Although an order awarding attorneys' fees as a discovery sanction is usually considered non-dispositive, the District of Arizona's Local Rules of Civil Procedure provide that, “[i]n any motion in which the parties are seeking the sanctions provided for in Rule 37(b)(2)(A), (B), or (c), Federal Rules of Civil Procedure, if the Magistrate Judge is inclined to grant such requests the Magistrate Judge shall be limited to filing a report and recommendation with the District Court.” LRCiv 72.2(a)(1). Accordingly, the order resolving Defendants' motion was issued as an R&R rather than as a final order. This means that Plaintiffs' objections are reviewed de novo. See also Fed. R. Civ. P. 72(b)(3).

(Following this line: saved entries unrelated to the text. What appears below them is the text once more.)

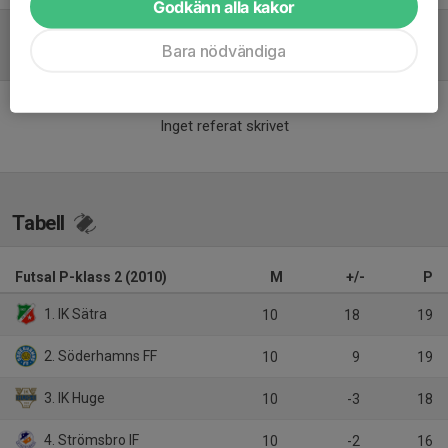
Godkänn alla kakor
Bara nödvändiga
Referat
Inget referat skrivet
Tabell
Futsal P-klass 2 (2010)
M
+/-
P
1. IK Sätra
10
18
19
2. Söderhamns FF
10
9
19
3. IK Huge
10
-3
18
4. Strömsbro IF
10
-2
16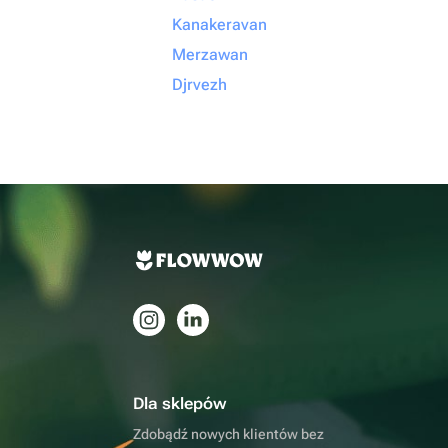
Kanakeravan
Merzawan
Djrvezh
Dla sklepów
Zdobądź nowych klientów bez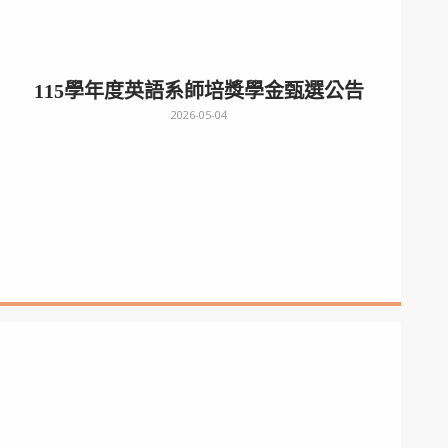
115學年度英語系師培獎學金甄選公告
2026-05-04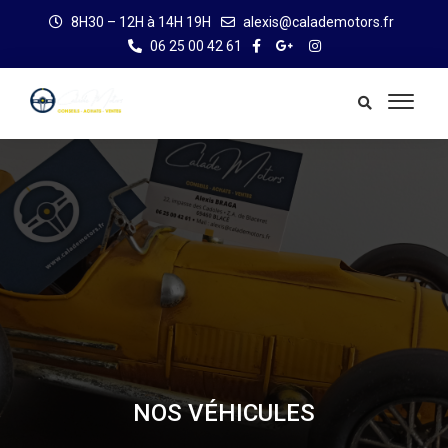
8H30 – 12H à 14H 19H
alexis@calademotors.fr
06 25 00 42 61
NOS VÉHICULES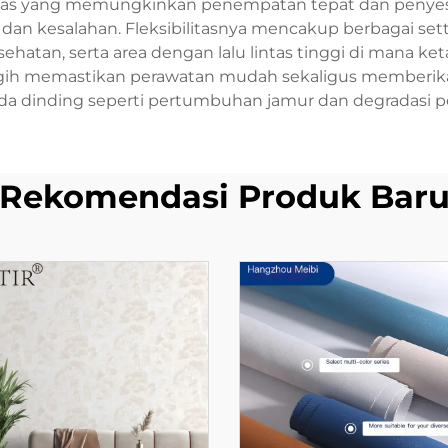
erdas yang memungkinkan penempatan tepat dan penye
 kesalahan. Fleksibilitasnya mencakup berbagai setting
esehatan, serta area dengan lalu lintas tinggi di mana 
gih memastikan perawatan mudah sekaligus memberika
 dinding seperti pertumbuhan jamur dan degradasi 
Rekomendasi Produk Bar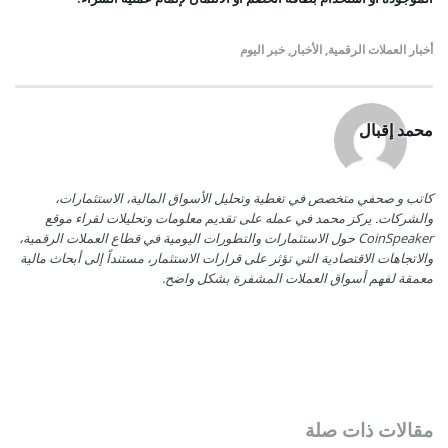
أخبار العملات الرقمية
,
الأخبار
,
خبر اليوم
محمد إقبال
كاتب و صحفي متخصص في تغطية وتحليل الأسواق المالية، الاستثمارات،
والشركات. يركز محمد في عمله على تقديم معلومات وتحليلات لقراء موقع
CoinSpeaker حول الاستثمارات والتطورات اليومية في قطاع العملات الرقمية،
والاتجاهات الاقتصادية التي تؤثر على قرارات الاستثمار، مستنداً إلى أبحاث مالية
معمقة لفهم أسواق العملات المشفرة بشكل واضح.
مقالات ذات صلة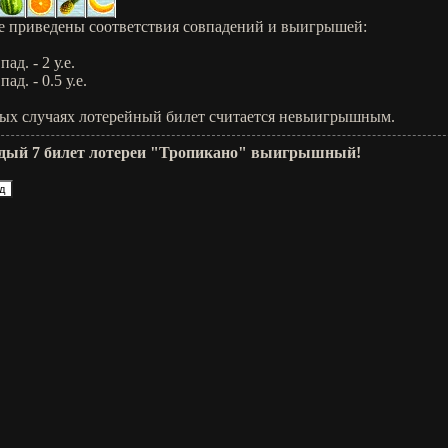
 приведены соответствия совпадений и выигрышей:
пад. - 2 у.е.
пад. - 0.5 у.е.
ых случаях лотерейный билет считается невыигрышным.
дый 7 билет лотереи "Тропикано" выигрышный!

See S. Gensler, 2 Federal Rules of Civil Procedure, Rules and Commentary, Rule 72, at 447-48 (2022) (“Some cases have made blanket statements suggesting that discovery sanctions are always nondispositive. The prevailing view, however, is that a motion for discovery sanctions under Rule 37 can be either dispositive or nondispositive depending on the sanction the magistrate judge chooses, and the magistrate judge's decision is reviewed accordingly.”).
Even so, a district judge is not required to review any portion of an R&R to which no specific objection has been made. See, e.g., Thomas v. Arn, 474 U.S. 140, 149-50 (1985) (“It does not appear that Congress intended to require district court review of a magistrate's factual or legal conclusions, under a de novo or any other standard, when neither party objects to those findings.”); United States v. Reyna-Tapia, 328 F.3d 1114, 1121 (9th Cir. 2003) (“[T]he district judge must review the magistrate judge's findings and recommendations de novo if objection is made, but not otherwise.”). Thus, a district judge need not review an objection to an R&R that is general and non-specific. See, e.g., Warling v. Ryan, 2013 WL 5276367, *2 (D. Ariz. 2013) (“Because de novo review of an entire R & R would defeat the efficiencies intended by Congress, a general objection ‘has the same effect as would a failure to object.'”) (citations omitted); Haley v. Stewart, 2006 WL 1980649, *2 (D. Ariz. 2006) (“[G]eneral objections to an R & R are tantamount to no objection at all.”).
II. Analysis
The Court has conducted a de novo review of the R&R and fully agrees with its findings and conclusions. Plaintiff made a mockery of his deposition by showing up late, refusing to answer questions, and then abruptly leaving. Sanctions are easily warranted in this circumstance, and Plaintiffs objections do nothing to alter this conclusion.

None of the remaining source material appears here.